THE WINE: Cinsault (50%), Mourvedre (50%). In homage to Bandol’s noblest cepage, “Vesprée”—a somewhat untranslatable French term referring to the deep pinkish hue of a clear sky as day fades to night—is 100% Mourvèdre. Etienne aged half of it in a single six-hectoliter oak cask, and the other half in a concrete egg—an eye-grabbing vessel that promotes aeration, stabilizes temperature naturally, and allows the wine inside to flow continuously and smoothly. It was bottled in mid-September of 2017—after nearly a full year of élevage, and over six months later than the regular bottling—and it will finally reach our shores the last week of January. “Vesprée” presents a full, swaggering nose of quince paste, white pepper, and coarse-ground Indian spices, and the big, richly textured palate possesses a structural tension that heavily underlines its potential for aging—though it is fresh, tense, and very delicious right now. It is exceedingly difficult to find rosé of this caliber and character, even from Bandol—and, in a twist of irony, this wine which is so purely and deeply Bandol to its very core was denied appellation status on three separate occasions, and is thus labeled a “Vin de France.”

THE PRODUCER: There is the appellation of Bandol with its plethora of producers, some good, some mediocre; and then there is Château Pradeaux, the unique, inimitable, standard-bearer for this ancient wine-growing district.

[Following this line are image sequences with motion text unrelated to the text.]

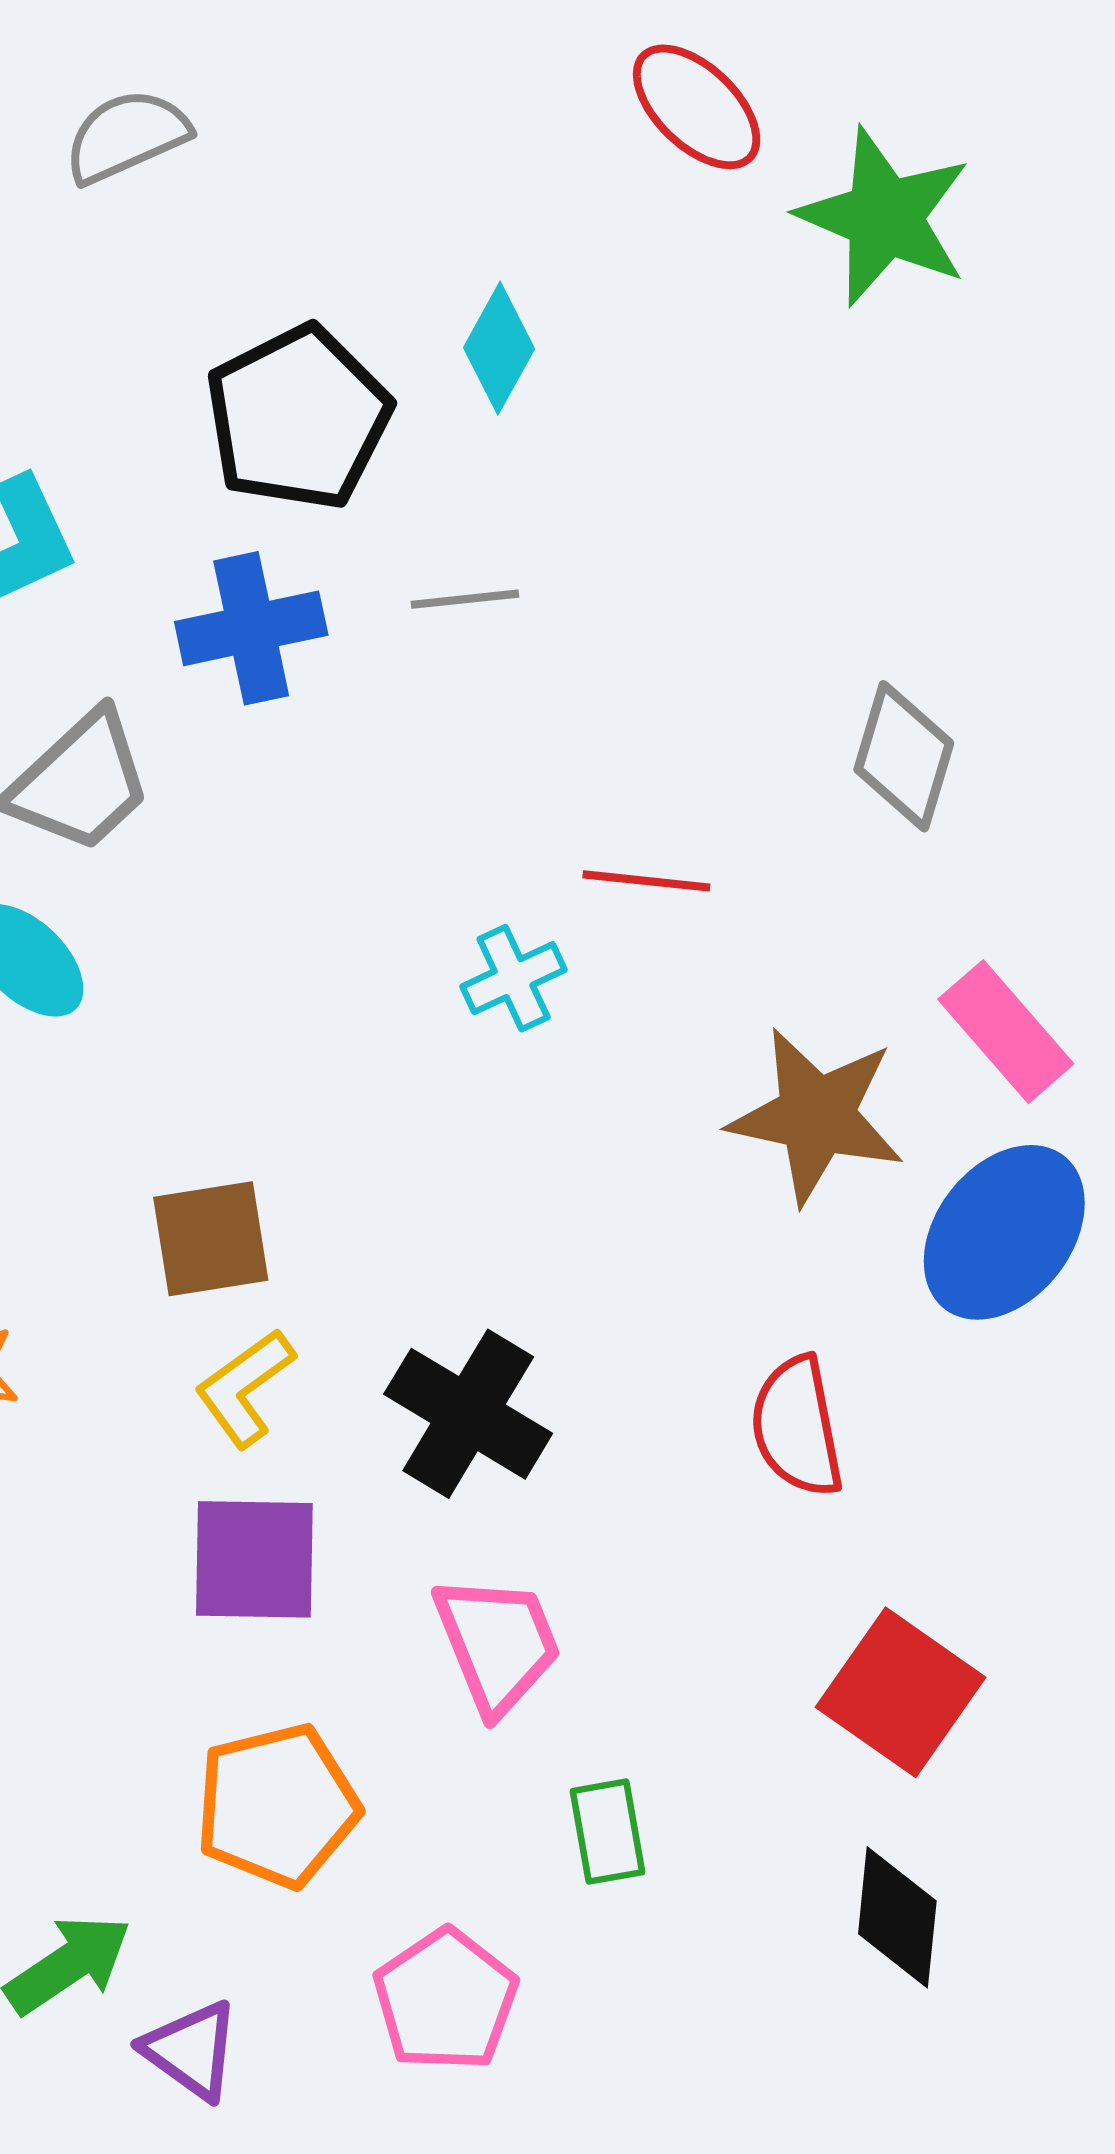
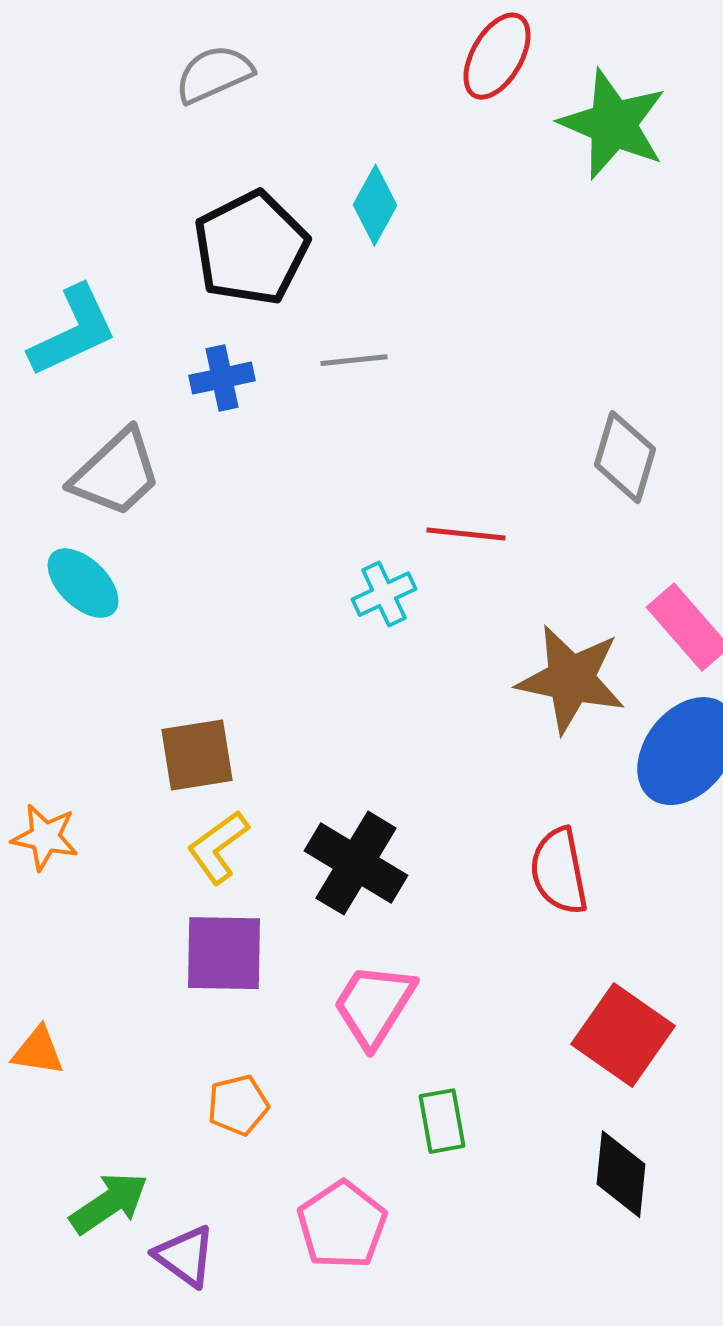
red ellipse: (697, 107) -> (497, 56), turned 76
gray semicircle: (127, 136) -> (214, 74), moved
blue cross: (251, 628) -> (222, 378), size x0.7
pink trapezoid: (497, 1644) -> (374, 1005), turned -126
orange pentagon: (277, 1806) -> (238, 1105), size x0.6

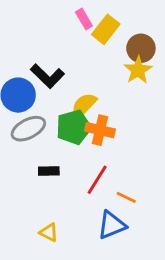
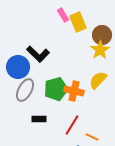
yellow rectangle: (106, 29) -> (78, 22), turned -60
yellow semicircle: (84, 105) -> (98, 80), moved
gray ellipse: (28, 129) -> (25, 90), turned -35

The Château Pradeaux is situated on the outskirts of the town of Saint Cyr-sur-Mer that lies directly on the Mediterranean Ocean between Toulon and Marseilles. The estate has been in the hands of the Portalis family since before the French Revolution. In fact, Jean-Marie-Etienne Portalis, who inherited the estate in 1752, helped draft the Napoleonic Code and assisted at the negotiation of the Concordat under Napoleon the First. The estate was devastated during the French Revolution and suffered the effects of the phylloxera epidemic in the 19th century. Suzanne Portalis and her daughter, Arlette, retreated to the domaine during World War II and undertook to revive the domaine. The domaine is currently under the direction of Cyrille Portalis, the sole direct descendant of Suzanne and Arlette. He continues to maintain the great traditions of this estate and is assisted by his wife, Magali, and now his two sons, Etienne and Edouard.